Roy Lilley’s NHS Managers.net newsletter is always interesting and worth subscribing to, but this week’s issue had a special resonance. Many of us have had to ‘manage’ a situation when you or a family member comes home after an illness, accident, or even minor injury. The actions you took for granted are now difficult, painful, or simply cannot be done. Climbing stairs, making a bed, lifting a full pot, even getting on a coat or jacket or tucking in a shirt are just a few. These have special resonance for those of us who have a few ‘cycles’ on us (as aviation terms a takeoff and landing), even if mentally we’re about 35 (!) Will we ever be quite right again? What happens when the home help goes home, or you’re by yourself?

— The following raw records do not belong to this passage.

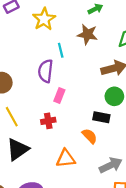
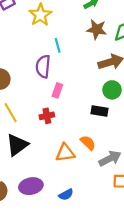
brown star: (87, 34) -> (97, 29), moved
orange semicircle: (90, 136) -> (88, 143), moved

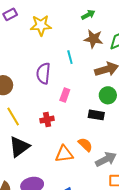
yellow star: (40, 15) -> (41, 25), turned 30
cyan line: (58, 45) -> (70, 57), moved
pink rectangle: (57, 90) -> (65, 95), moved

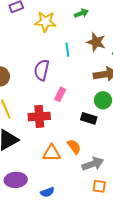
green arrow: (88, 15) -> (81, 13), moved
cyan line: (70, 57) -> (67, 50), moved
red cross: (47, 120) -> (39, 116), size x1.5

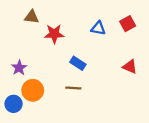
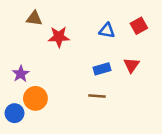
blue rectangle: (78, 63) -> (102, 69), moved, turned -49
red triangle: (130, 67) -> (131, 65), moved, turned 42
brown line: (73, 88) -> (97, 96), moved

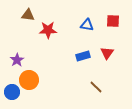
red square: (139, 26) -> (113, 21), turned 32
brown line: (97, 96) -> (96, 87), moved, turned 40

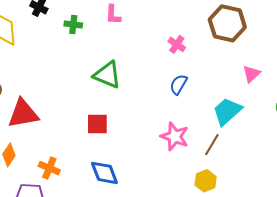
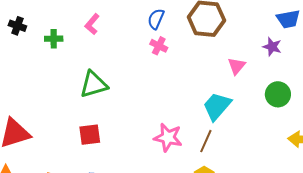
pink L-shape: (113, 15) -> (92, 24), turned 45
green triangle: (107, 75) -> (94, 85), turned -32
blue semicircle: (179, 84) -> (156, 19), moved

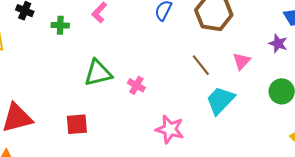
pink cross: (159, 46) -> (136, 85), moved
red square: (90, 135) -> (77, 124), moved
brown line: (206, 141) -> (201, 65), moved, turned -65

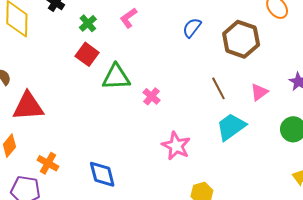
green cross: (60, 25) -> (88, 23), turned 36
red square: (77, 124) -> (87, 54), moved, turned 30

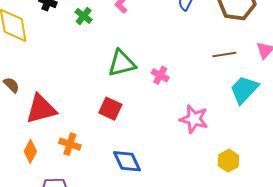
red square: (87, 54) -> (110, 109), moved
brown line: (218, 88) -> (224, 54), turned -60
orange cross: (48, 163) -> (70, 144), moved

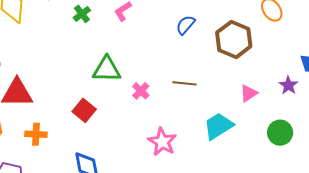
brown line: (224, 54) -> (184, 83), moved
orange cross: (70, 144) -> (36, 134), turned -30

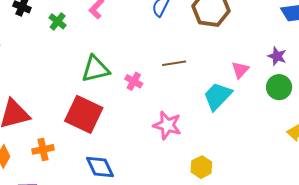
purple star: (288, 85) -> (277, 56), moved
pink triangle: (249, 93) -> (240, 70), moved
red square: (84, 110) -> (84, 114), size x1.6

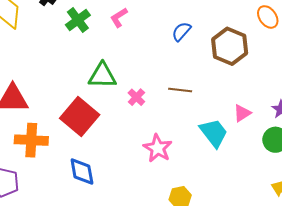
green cross: (58, 21) -> (78, 20), size x1.4
cyan trapezoid: (218, 96) -> (214, 133), turned 84
orange cross: (43, 149) -> (31, 140), size x1.5

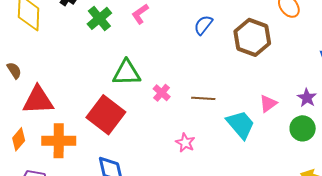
brown line: (180, 90) -> (203, 98), moved
pink star: (158, 148) -> (185, 143), size x0.7

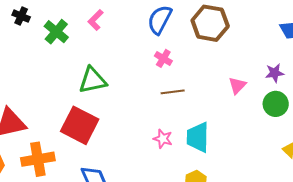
blue semicircle: (203, 25) -> (160, 20), size x1.4
pink cross: (162, 93) -> (163, 58), moved
purple star: (307, 98) -> (275, 73), turned -30
cyan trapezoid: (241, 125) -> (198, 137), moved, turned -128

Of interest to American readers is that the British Red Cross is pivoting to fill the care gap of discharge to home. The BRC has a long history of working with the NHS, which was a surprise to this Editor, as the American Red Cross’ emphasis is on disaster relief (of which we have aplenty). Home to the unknown: Getting hospital discharge right is their umbrella report with briefings for England, Scotland, and Northern Ireland. The BRC provides ambulance support, helps people get home from hospital, carries out home assessments and supports older and vulnerable people to live independently at home. As Mr. Lilley put it, referring to the traditional Red Cross mission:
Refugees? About 900,000 people used to get care and support from local council services. The eligibility criteria have been raised, now they get no help. They are refugees in our care system.

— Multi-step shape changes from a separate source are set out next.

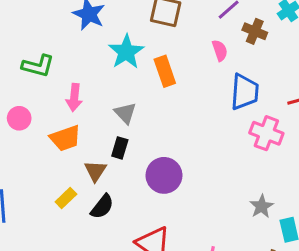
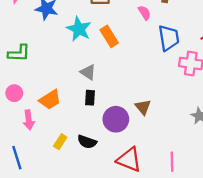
pink arrow: (74, 97) -> (29, 120), moved
brown triangle: (95, 171) -> (143, 107), moved
purple circle: (164, 175) -> (116, 119), moved
black semicircle: (102, 207) -> (87, 142), turned 84

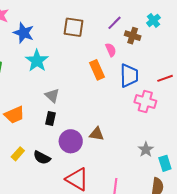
cyan star: (79, 29) -> (37, 61), moved
orange rectangle: (109, 36) -> (97, 70), moved
brown triangle: (143, 107) -> (97, 134), turned -49

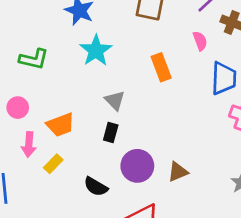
orange rectangle: (97, 70) -> (161, 67), moved
brown triangle: (97, 134) -> (178, 172), moved, turned -35
yellow rectangle: (18, 154) -> (53, 164), moved

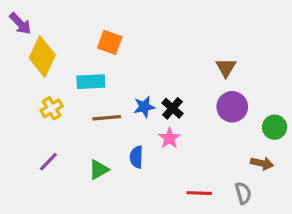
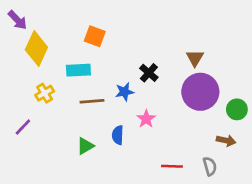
purple circle: (232, 107) -> (200, 92), size x1.4
black cross: (173, 108) -> (149, 73), moved
purple line: (48, 162) -> (23, 127), moved

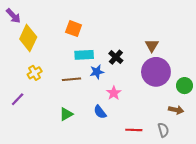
cyan rectangle: (78, 70) -> (84, 55), moved
blue semicircle: (118, 135) -> (100, 112), moved, turned -40

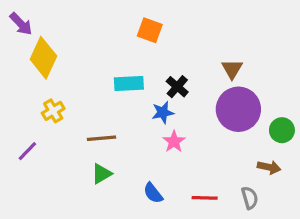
orange square: (74, 29) -> (150, 30), moved
blue star: (97, 72) -> (163, 112), moved
brown line: (71, 79) -> (101, 138), moved
blue semicircle: (100, 112) -> (153, 193), moved

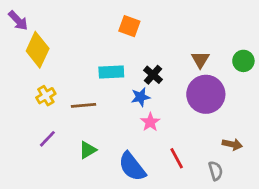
green circle: (282, 130) -> (243, 61), moved
brown line: (101, 138) -> (83, 105), moved
purple line: (27, 151) -> (47, 139), moved
blue semicircle: (153, 193) -> (132, 167), size x1.6
red line: (205, 198) -> (177, 158), moved, turned 60

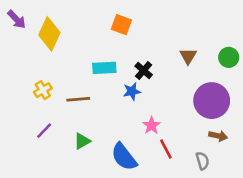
yellow diamond: (38, 50) -> (49, 34), moved
purple circle: (206, 94) -> (212, 101), moved
pink star: (150, 122) -> (151, 125), moved

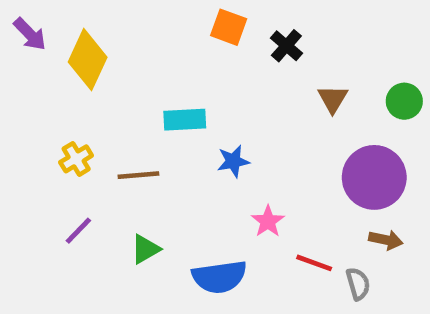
orange square: (121, 25) -> (229, 27), moved
black cross: (144, 70) -> (286, 46), moved
red line: (166, 149) -> (314, 263), moved, turned -42
blue semicircle: (124, 157) -> (219, 277), turned -60

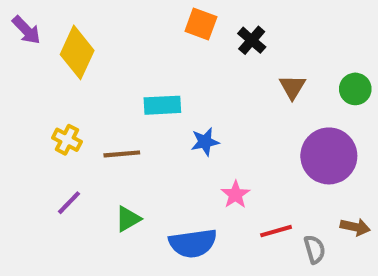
yellow cross: (76, 159) -> (67, 140), turned -32
brown arrow: (386, 240) -> (355, 227), moved
red line: (314, 263) -> (276, 231), turned -36

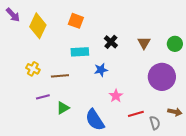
orange square: (201, 24) -> (76, 21), moved
black cross: (252, 40) -> (111, 42), moved
purple line: (69, 203) -> (43, 97), moved, turned 32
blue semicircle: (193, 243) -> (95, 120), turned 65

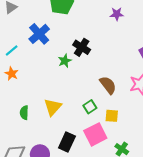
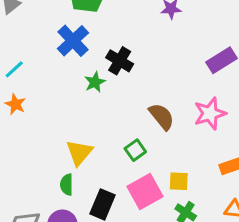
blue cross: (39, 34) -> (73, 41), moved
green semicircle: (24, 113) -> (67, 185), moved
yellow square: (112, 116) -> (179, 181), moved

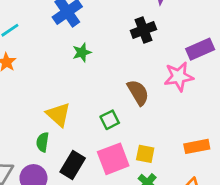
black cross: (120, 61) -> (143, 30), moved, turned 30
pink star: (210, 113) -> (179, 77), moved
yellow triangle: (79, 153) -> (58, 115), turned -36

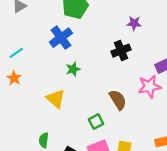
yellow triangle: (58, 115) -> (56, 99), moved

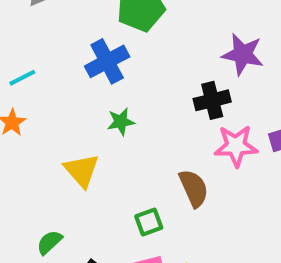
purple star: (134, 23) -> (243, 54), size x1.5
pink star: (149, 87) -> (236, 146), moved
green semicircle: (44, 140) -> (49, 242), turned 32

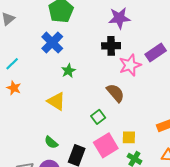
black cross: (212, 100) -> (111, 46), turned 30
green semicircle: (49, 242) -> (51, 142), turned -80

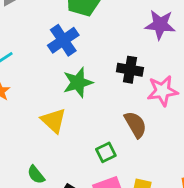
black cross: (111, 46) -> (130, 70), moved
green star: (68, 71) -> (78, 82), size x1.5

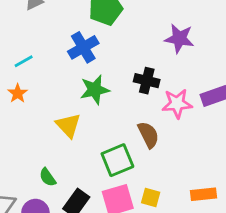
green square: (106, 152) -> (117, 160), size x1.6

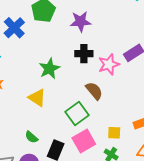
purple star: (179, 38) -> (80, 22), moved
blue cross: (83, 47) -> (14, 28), moved
yellow square: (151, 198) -> (114, 133), moved

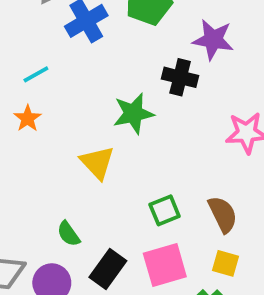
black cross: (84, 54) -> (180, 77), moved
brown semicircle: (94, 91) -> (223, 214), moved
green square: (77, 114) -> (165, 210), size x0.7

On a different note, this issue’s sidebar contains a link to a short article about the scientific pioneer Marie Curie and a few tidbits about anti-inflammatory drugs being used to treat depression, tick-borne diseases spreading in the UK, and medtech fighting breast cancer 10 ways.
Robert Padwick
Good day to all. I am curious about how telecare can help at point of discharge. Given that (according to various statistics) around 73% of older adults discharged with reablement regain their independence, that means that 27% do not. Of those discharged, 34% require long term packages of care. Does anyone have any thoughts on what telecare/telehealth products could be installed that might remain in the home: both from a commercial perspective and a service user benefit perspective?
Adrian Scaife
Hi Robert
Rates of reablement vary but typically are no more than 3% of all older people’s discharges (so quite small!)